Heparan sulfate from porcine mucosa promotes amyloid-beta clearance in APP/PS1 mice and alleviates Alzheimer's pathology.

机构信息

Key Laboratory of Chemical Biology (Ministry of Education), Institute of Biochemical and Biotechnological Drugs, School of Pharmaceutical Sciences, Cheeloo College of Medicine, Shandong University, Jinan 250012, Shandong, China.

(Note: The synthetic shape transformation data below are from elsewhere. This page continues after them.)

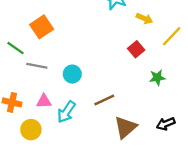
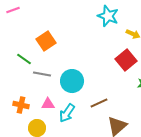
red square: (136, 49) -> (126, 60), size x1.5
cyan circle: (72, 74) -> (72, 81), size x1.5

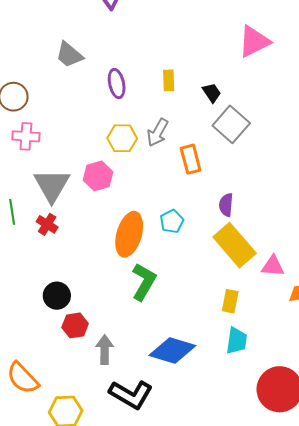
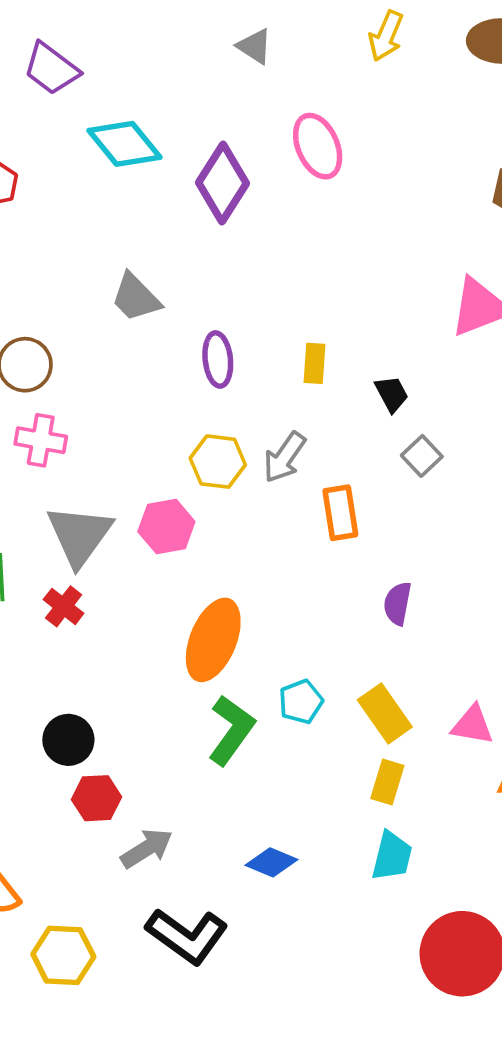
gray square: (231, 124) -> (422, 456), size x0.6
cyan pentagon: (172, 221) -> (301, 702), moved
yellow rectangle: (235, 245) -> (385, 713), moved, size x0.7
gray arrow: (105, 350) -> (147, 848), turned 52
blue diamond: (172, 350) -> (271, 862), size x0.6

Key Laboratory of Chemical Biology (Ministry of Education), Institute of Biochemical and Biotechnological Drugs, School of Pharmaceutical Sciences, Cheeloo College of Medicine, Shandong University, Jinan 250012, Shandong, China; NMPA Key Laboratory for Quality Research and Evaluation of Carbohydrate-based Medicine, National Glycoengineering Research Center, Shandong University, Jinan 250012, Shandong, China; Shandong Provincial Key Laboratory of Carbohydrate Chemistry and Glycobiology, Shandong University, Jinan 250012, China.

出版信息

Carbohydr Polym. 2022 Jun 1;285:119205. doi: 10.1016/j.carbpol.2022.119205. Epub 2022 Feb 7.

Abstract

Alzheimer's disease (AD) is a neurodegenerative disease characterized by memory loss and cognitive impairments. Amyloid-β (Aβ) deposition and neurotoxicity play important roles in AD. It has been widely reported that heparan sulfate (HS) proteoglycans play a nonnegligible role in the release, uptake and misfolding of Aβ, resulting in the discovery of HS as a therapeutic drug for AD. In this manuscript, HS from porcine mucosa could promote Aβ fibrosis and improve the cognitive defects of APPswe/PS1ΔE9 mice. Furthermore, HS enhanced the phagocytosis of neutrophils to clear Aβ from peripheral circulation, reduced peripheral Aβ flow to the brain and increased Aβ efflux from the brain. Therefore, the deposition of Aβ plaques in the brain was decreased. In addition, HS alleviated neutrophil infiltration and reduced neuroinflammation. Conclusively, HS is a promising neuroprotective candidate for AD treatment.

摘要

阿尔茨海默病(AD)是一种以记忆丧失和认知障碍为特征的神经退行性疾病。淀粉样蛋白-β(Aβ)沉积和神经毒性在 AD 中起着重要作用。有广泛报道称,硫酸乙酰肝素(HS)蛋白聚糖在 Aβ 的释放、摄取和错误折叠中发挥着不可忽视的作用,这导致 HS 被发现为 AD 的一种治疗药物。在本手稿中,来自猪黏膜的 HS 可促进 Aβ 纤维化,并改善 APPswe/PS1ΔE9 小鼠的认知缺陷。此外,HS 增强了中性粒细胞的吞噬作用,以清除外周循环中的 Aβ,减少外周 Aβ 向大脑的流动,并增加 Aβ 从大脑的流出。因此,大脑中 Aβ 斑块的沉积减少了。此外,HS 减轻了中性粒细胞浸润并减少了神经炎症。总之,HS 是一种很有前途的 AD 治疗神经保护候选药物。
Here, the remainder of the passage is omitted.